The matching Ronchigram test shows very small changes in the mirror’s
figure such as zones and differences in correction from one part of the
mirror to the other. With care, I have observed defects down to 1/30
wave. Turned edges and overall smoothness are easy to detect.
Overall correction, that is, is the mirror 100% corrected or is it ever
so slightly under or overcorrected, is harder to see. That’s where the
star test jumps into the fray. The star test, comparing the inside of
focus star pattern to the outside of focus star pattern, is exquisitely
sensitive to overall correction. There is every expectation that a
mirror can be figured to a standard of ‘indistinguishable from perfect’
when using matching Ronchi test in combination with the star test.
I like a grating of about 100 lines per inch [4 lines per millimeter].
It gives enough sensitivity without being overwhelmed with diffraction
effects on large fast mirrors.
A spherical mirror returns light emanating from the radius of curvature
to its origin. The radius of curvature is twice the focal length, the
focal length is the mirror diameter times the focal ratio. Light coming
from astronomical objects is essentially parallel. This light requires
the mirror surface to be shaped in the form of a paraboloid in order to
bring the reflected light to perfect focus. A paraboloid compared to a
sphere has an ever so slightly deeper center and edge. The result is
that the light is deformed as it returns from the mirror and passes
through the grating to the eye. This deformation is what we judge,
comparing the mirror’s Ronchi bands to a computer generated series of
Ronchigrams.
It’s important to compare at several positions just inside of and just
outside of the radius of curvature. Moving inside the radius of
curvature is a negative offset; outside the radius of curvature is a
positive offset. Inside of the radius of curvature, the bands bow
outward as you center your attention to the middle of the mirror.
Outside of the radius of curvature, the bands bow outward as you move
your eye towards the edge of the mirror. The Ronchi test is sometimes
inappropriately applied by eyeing the curvature of the bands. But this
will not work because the curvature can look very similar for a whole
series of situations. For instance, a 10" f/5, fully parabolized at
0.3" outside radius of curvature will look very similar to the bands of
a 10" f/5, only half parablized, at 0.2" outside radius of curvature.

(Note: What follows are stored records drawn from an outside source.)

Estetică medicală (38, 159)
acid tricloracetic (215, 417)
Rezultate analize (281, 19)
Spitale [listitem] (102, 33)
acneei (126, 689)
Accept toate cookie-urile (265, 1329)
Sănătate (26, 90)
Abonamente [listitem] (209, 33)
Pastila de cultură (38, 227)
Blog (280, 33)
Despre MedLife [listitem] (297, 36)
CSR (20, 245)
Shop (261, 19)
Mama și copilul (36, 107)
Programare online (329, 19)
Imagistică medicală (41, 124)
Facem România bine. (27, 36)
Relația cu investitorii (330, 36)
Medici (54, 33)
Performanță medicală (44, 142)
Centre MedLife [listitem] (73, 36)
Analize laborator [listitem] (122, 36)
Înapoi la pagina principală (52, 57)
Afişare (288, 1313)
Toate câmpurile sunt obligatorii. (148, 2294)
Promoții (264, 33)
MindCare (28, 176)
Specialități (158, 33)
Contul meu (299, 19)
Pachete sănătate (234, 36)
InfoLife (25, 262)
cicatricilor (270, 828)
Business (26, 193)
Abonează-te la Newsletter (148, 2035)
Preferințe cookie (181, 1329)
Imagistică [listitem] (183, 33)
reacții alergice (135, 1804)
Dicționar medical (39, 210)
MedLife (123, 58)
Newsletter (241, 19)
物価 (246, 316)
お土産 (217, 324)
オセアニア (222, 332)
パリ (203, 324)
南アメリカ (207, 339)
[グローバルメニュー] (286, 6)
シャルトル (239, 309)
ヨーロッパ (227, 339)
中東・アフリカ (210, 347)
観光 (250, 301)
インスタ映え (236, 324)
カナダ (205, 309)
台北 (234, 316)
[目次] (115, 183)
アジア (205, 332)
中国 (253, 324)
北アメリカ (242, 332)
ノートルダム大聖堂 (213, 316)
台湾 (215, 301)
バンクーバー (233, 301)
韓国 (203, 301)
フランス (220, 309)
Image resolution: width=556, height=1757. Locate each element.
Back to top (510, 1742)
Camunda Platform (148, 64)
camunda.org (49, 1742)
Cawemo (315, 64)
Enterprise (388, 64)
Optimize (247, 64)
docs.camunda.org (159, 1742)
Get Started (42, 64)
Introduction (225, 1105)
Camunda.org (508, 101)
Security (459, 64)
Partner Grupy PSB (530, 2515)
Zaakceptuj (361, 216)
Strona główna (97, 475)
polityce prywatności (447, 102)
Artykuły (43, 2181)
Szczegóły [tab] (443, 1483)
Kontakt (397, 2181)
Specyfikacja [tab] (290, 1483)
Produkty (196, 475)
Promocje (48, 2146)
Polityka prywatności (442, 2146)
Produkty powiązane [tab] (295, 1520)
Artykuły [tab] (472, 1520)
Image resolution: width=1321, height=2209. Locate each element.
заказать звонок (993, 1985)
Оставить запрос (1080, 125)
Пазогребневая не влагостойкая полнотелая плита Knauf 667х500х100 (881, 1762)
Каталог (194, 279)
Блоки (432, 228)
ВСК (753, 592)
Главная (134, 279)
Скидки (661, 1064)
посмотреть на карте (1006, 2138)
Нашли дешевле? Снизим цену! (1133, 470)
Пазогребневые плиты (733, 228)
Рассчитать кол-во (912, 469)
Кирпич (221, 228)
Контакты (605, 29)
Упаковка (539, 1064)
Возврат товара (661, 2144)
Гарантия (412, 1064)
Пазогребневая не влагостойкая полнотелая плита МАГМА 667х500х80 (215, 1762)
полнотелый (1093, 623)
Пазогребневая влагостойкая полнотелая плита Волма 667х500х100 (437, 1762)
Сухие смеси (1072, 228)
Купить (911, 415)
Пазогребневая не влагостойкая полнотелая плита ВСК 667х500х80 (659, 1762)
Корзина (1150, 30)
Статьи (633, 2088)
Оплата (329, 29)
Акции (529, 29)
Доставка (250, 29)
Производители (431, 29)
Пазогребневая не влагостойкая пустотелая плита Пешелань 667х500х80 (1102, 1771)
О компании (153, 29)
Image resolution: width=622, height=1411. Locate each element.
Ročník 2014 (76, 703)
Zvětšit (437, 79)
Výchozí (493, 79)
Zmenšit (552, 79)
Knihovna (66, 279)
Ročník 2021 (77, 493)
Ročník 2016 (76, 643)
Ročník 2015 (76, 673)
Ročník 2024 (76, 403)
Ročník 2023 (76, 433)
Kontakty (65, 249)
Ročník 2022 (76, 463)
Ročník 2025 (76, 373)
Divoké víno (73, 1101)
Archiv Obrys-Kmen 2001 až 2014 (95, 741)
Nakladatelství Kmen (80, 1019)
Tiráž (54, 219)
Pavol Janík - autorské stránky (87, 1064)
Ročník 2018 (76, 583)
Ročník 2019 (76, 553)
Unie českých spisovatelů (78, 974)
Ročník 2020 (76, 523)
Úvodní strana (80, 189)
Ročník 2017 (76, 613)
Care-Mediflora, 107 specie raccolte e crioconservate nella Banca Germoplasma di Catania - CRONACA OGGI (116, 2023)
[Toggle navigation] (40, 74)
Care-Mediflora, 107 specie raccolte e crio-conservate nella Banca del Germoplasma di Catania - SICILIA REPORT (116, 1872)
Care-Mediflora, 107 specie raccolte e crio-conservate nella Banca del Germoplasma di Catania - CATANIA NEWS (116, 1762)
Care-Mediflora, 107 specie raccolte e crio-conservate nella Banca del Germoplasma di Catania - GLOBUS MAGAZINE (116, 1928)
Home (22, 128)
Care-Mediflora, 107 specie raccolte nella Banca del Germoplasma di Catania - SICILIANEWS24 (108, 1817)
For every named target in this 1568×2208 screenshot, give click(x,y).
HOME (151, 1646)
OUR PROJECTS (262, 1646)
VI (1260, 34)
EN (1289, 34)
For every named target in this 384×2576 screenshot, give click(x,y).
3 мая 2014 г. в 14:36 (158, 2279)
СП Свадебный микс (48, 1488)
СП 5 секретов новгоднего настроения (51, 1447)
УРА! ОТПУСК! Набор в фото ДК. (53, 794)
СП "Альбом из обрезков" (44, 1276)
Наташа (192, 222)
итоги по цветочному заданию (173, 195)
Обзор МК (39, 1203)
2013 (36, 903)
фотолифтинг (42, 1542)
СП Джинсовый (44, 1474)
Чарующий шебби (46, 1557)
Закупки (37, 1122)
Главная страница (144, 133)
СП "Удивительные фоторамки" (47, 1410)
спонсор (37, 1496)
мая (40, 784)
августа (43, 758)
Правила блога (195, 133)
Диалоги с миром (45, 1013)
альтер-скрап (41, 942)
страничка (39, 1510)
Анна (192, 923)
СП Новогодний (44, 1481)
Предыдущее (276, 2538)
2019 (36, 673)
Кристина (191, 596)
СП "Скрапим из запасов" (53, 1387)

So we must match bands at precise distances from the radius of
curvature.
As the figure takes shape and errors are no longer obvious, take the
time and care to judge the bands very critically. Be discriminating to
a deviation of one-tenth the thickness of a band. Position the tester
to a hundredth of an inch (1/4 millimeter) using an engineering ruler.
Testing in the final stages can take many minutes.